Not really. As a good example, look at AMD's RX 580 compared to the GTX 1060, two cards that typically offer rather similar gaming performance on average. However, the RX 580 is around a 6.1 Tflop card in terms of FP32 performance, while the 1060 is around a 4.3 Tflop card. The RX 580 offers around 40% more FP32 compute performance, roughly on par with a GTX 1070, but that does not directly translate to typical gaming performance. That's a huge margin of difference, not at all what I would consider "close enough".
Likewise, look at what Nvidia had to say about the performance of these new cards. Going by quotes from the other article here...
In terms of performance, Nvidia claims that the GeForce RTX 3090 is up to 50% faster than the Titan RTX.
Nvidia touts the GeForce RTX 3080 as the flagship Ampere SKU. The chipmaker is promising up to double the performance over the previous GeForce RTX 2080.
Hmm... Let's look again at those Tflop numbers provided for the cards.
RTX 2080 = 10 Tflops
RTX 3080 = 30 Tflops
Titan RTX = 16 Tflops
RTX 3090 = 36 Tflops
So apparently, going from 10 to 30 Tflops only makes the 3080 "up to double the performance" of the 2080. And going from 16 to 36 Tflops only makes the 3090 "up to 50% faster" than the Titan RTX. If the "Tflop to gaming performance ratio" were similar, then the 3080 would be considered a 20 Tflop card, and the 3090 would be a 24 Tflop card, at least going by Nvidia's performance claims.

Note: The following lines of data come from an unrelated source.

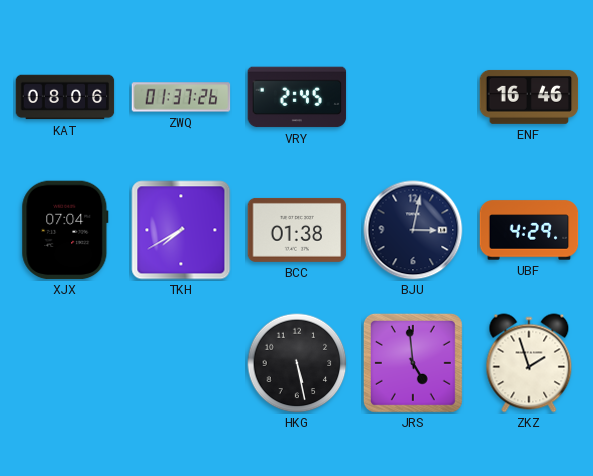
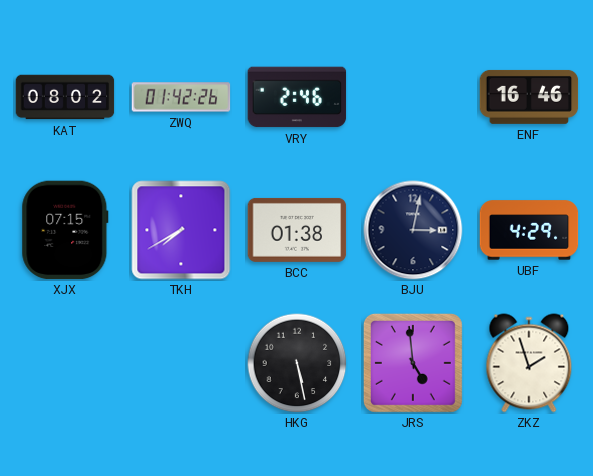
KAT: 08:06 -> 08:02
ZWQ: 01:37 -> 01:42
VRY: 2:45 -> 2:46
XJX: 07:04 -> 07:15
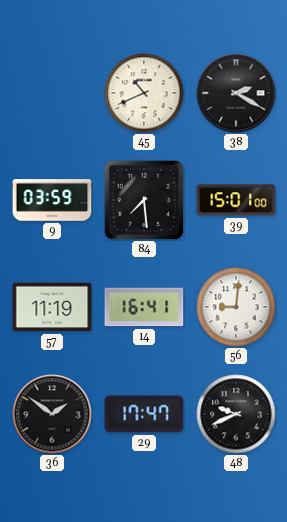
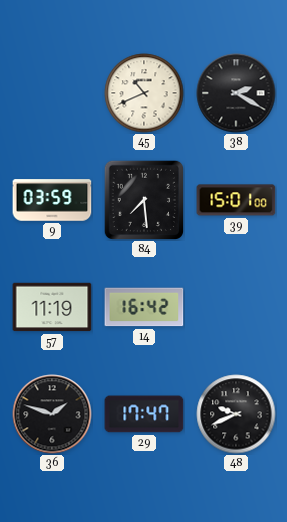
14: 16:41 -> 16:42
56: 9:01 -> none
36: 1:51 -> 1:48
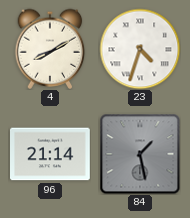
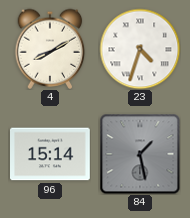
96: 21:14 -> 15:14
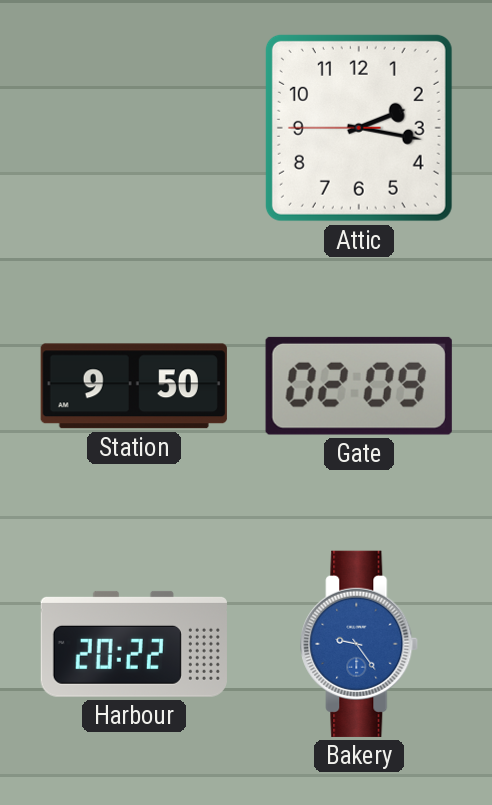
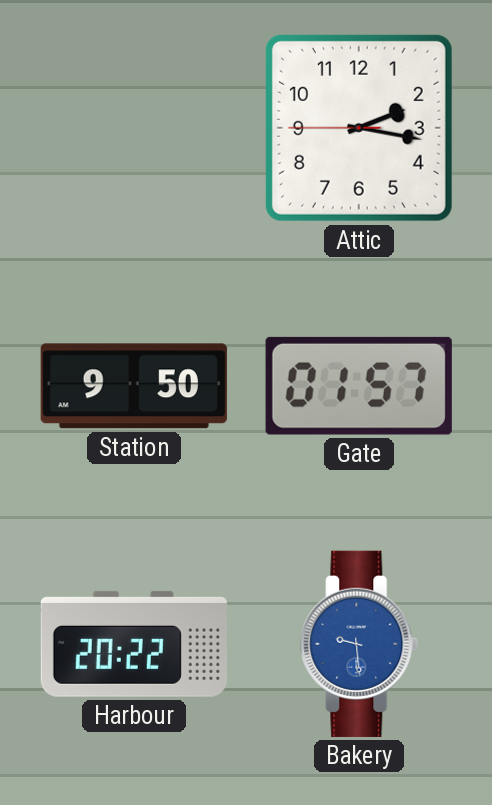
Gate: 02:09 -> 01:57
Bakery: 9:24 -> 9:29
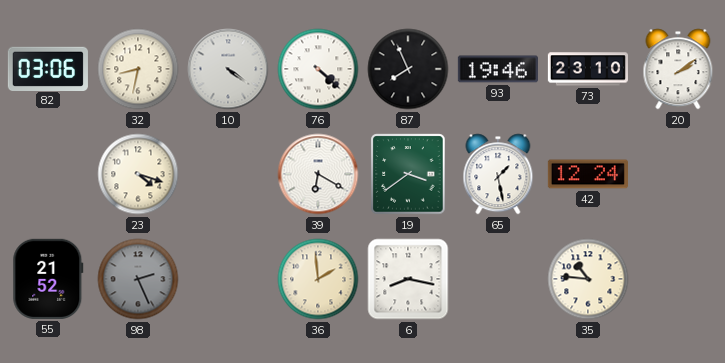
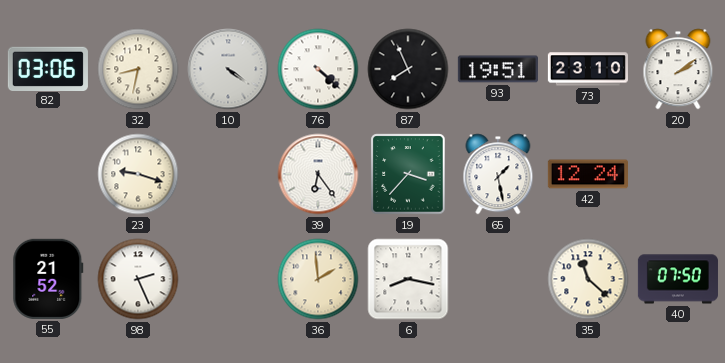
93: 19:46 -> 19:51
23: 4:18 -> 9:18
39: 6:20 -> 6:24
19: 3:39 -> 3:37
98 dial: grey -> white
35: 10:46 -> 11:22
40: none -> 07:50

What this means, is that the actual gaming performance is likely around 33% lower than what these high Tflop numbers might imply. That would make the 3070's "20 Tflops" roughly comparable to the 13.5 Tflops of a 2080 Ti. That's still a good generational improvement, likely offering over 40% more performance than the 2070 SUPER currently available at that price point, but certainly not the more-than-doubling of performance that the Tflop number alone would suggest.